Morristown is Super Spectator in the flesh, demographics with a beating heart. Here, for example, is Lowell Rasmussen, porkier now at 35 than when he was a 12-letter man for the Morristown High School Comets. Lowell runs the local Mobil station. He has his name stitched in red thread above the pocket of his blue coveralls, but he says it isn't necessary because he doesn't serve more than a dozen transient customers a month now that State Highway 60 bypasses Morristown. "My business is with my friends," he says. Lowell stays open 12 hours a day, and the passing time is marked by an electric 7-Up clock, by a calendar advertising an auto-parts outfit and bearing the painting of a cheerful, undressed lady, and, yes, by a constant flickering flow of tiny gray images on the 11-inch screen of his TV set.

"Well, I don't look all the time," says Lowell. "But it's like having company in the background when no one is around.
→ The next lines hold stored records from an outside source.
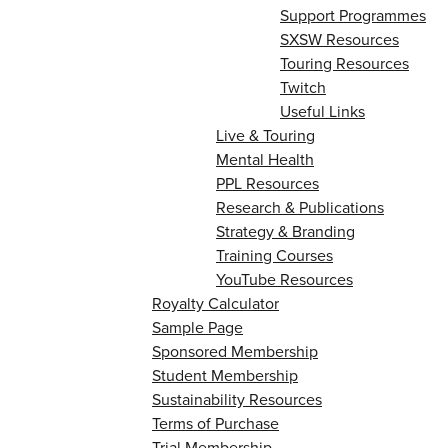
Support Programmes
SXSW Resources
Touring Resources
Twitch
Useful Links
Live & Touring
Mental Health
PPL Resources
Research & Publications
Strategy & Branding
Training Courses
YouTube Resources
Royalty Calculator
Sample Page
Sponsored Membership
Student Membership
Sustainability Resources
Terms of Purchase
Trial Membership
I never miss anything that has to do with sports, though. I've been a fan of everything since I was 10 years old, and there's never been anything quite like sports on TV. When I was a kid I used to dig around for every newspaper clipping and every magazine story I could find. I'd cut out pictures and keep charts and listen to the radio and imagine a whole game in my head. But the kids now, they get to see it like it really is. And you should see them—little rascals in third and fourth grade—out playing football in a field, and they'll be fading to pass and pumping their arms like John Unitas. I see them, but I can't believe it. They're better at their games than we ever were; they can copy the superstars because they can see them."
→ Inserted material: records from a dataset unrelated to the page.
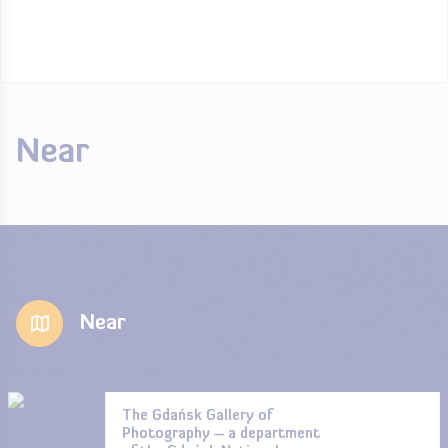
Near
Near
The Gdańsk Gallery of
Photography – a department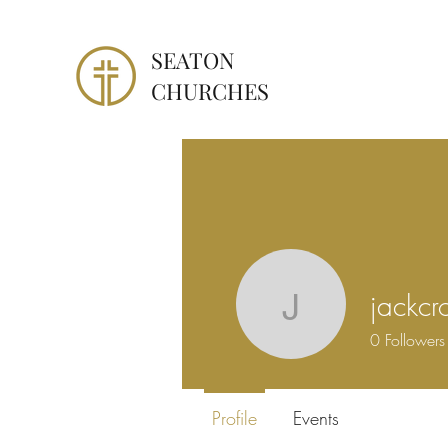
SEATON
CHURCHES
jackcr
jackcrost
0
Followers
Profile
Events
And here is Rick Ellingworth, 15, a rather frail, good-looking boy who plays quarterback for the Morristown Comets. This is not exactly a superstar situation, for Morristown High has only 120 students, and even though the football coach, Mike McGovern, has installed such relatively sophisticated elements as a wing-T offense and a stunting defense, things never really crackle with big-time tension around the Comets. For example, Quarterback Ellingworth is given two audible signals to call at the line of scrimmage. If he sees the defense shift and he wants the play moved to the right he shouts "Gladys!" For left he yells "Jeanette!" Those are the names of the girl friends of two Comet players. Ellingworth is a farm boy who drives a pickup truck to and from football practice and arises each morning at 5 o'clock to milk 50 cows before school. In a setting as old as agriculture, the visions of a Super Spectator prevail. "When I'm doing chores," says Rick, "I'm always thinking about my roll-outs and sprint-outs, about the way I seen Staubach do 'em, and Tarkenton. I think about Bart Starr, and I try to think how I'll do some eye-fakes when I'm going to pass. Like Starr. I think about how Joe Na-math plays, how great he is. Not the way he lives—not that, because Namath does things he probably shouldn't do. But I can just see in my mind the stop-action of him dropping back and the way he gets rid of the ball so quick." There you have it—images of the hobbled grace of Joe Namath back to pass amid the morning milking in a Minnesota barn, an astounding combination of hero worship and the learning process that did not exist before TV sport came to Morristown.